I’ve been reading slush lately (God help me), and I’ve noticed a frequent pattern in bad stories: pointless interpersonal conflict.
Suppose – to use actual examples – some sort of horrible disaster has stranded a group of people in a church, convenience store, or hotel, who may or may not be strangers, and they need to cope with a clear and immediate threat to their survival, if not to the survival of the entire human race. What’s the first thing they do? Start to fight verbally or even violently among themselves over old disagreements or because one or more of them is racist, sexist, or otherwise abusive or mentally unstable, or wants to take advantage of the situation at the expense of others, or can’t control his or her sexual tension, or demands special treatment or non-existent information....
These stories fail in a variety of ways.
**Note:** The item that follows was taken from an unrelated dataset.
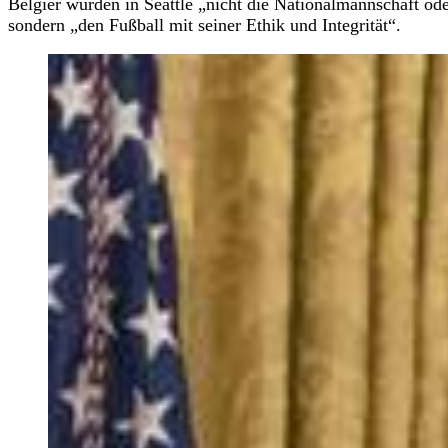
Belgier würden in Seattle „nicht die Nationalmannschaft ode
sondern „den Fußball mit seiner Ethik und Integrität“.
The interpersonal conflicts bear no relationship to the actual conflict (death and disaster!) but merely attempt to inject “tension” to a plot that is unfolding too slowly or has too little tension on its own. Worse, these kinds of fights offer little suspense because people that stupid are bound to fail anyway, and I wind up hoping they die sooner rather than later because they bore me. Finally, these conflicts can feel forced because in real life, people tend to behave much more reasonably when death is looming. Despite what you might suspect if you’ve ever read comments on the internet, most people aren’t idiots.
In fact, I think this kind of story failure ranks as a subset of what the Turkey City Lexicon
calls an Idiot Plot:
“A plot which functions only because all the characters involved are idiots. They behave in a way that suits the author’s convenience, rather than through any rational motivation of their own. (Attributed to James Blish)”
By contrast, consider The Martian
by Andy Weir. In it, an astronaut is accidentally left behind on Mars with insufficient food and no way to communicate. He does everything he can to survive. Meanwhile, on Earth, NASA discovers he’s there and sets about rescuing him. Do the people at NASA waste their time insulting and fighting with each other? No, all of them try to do their jobs as best they can. Even when they disagree, they do so professionally.
There’s enough tension and drama in The Martian
to carry the plot without pointless bickering – as there would be if an alien invasion, zombie apocalypse, or WWIII had just begun. But the author needs the skill to move that drama forward. Not everyone has it, as I’m learning.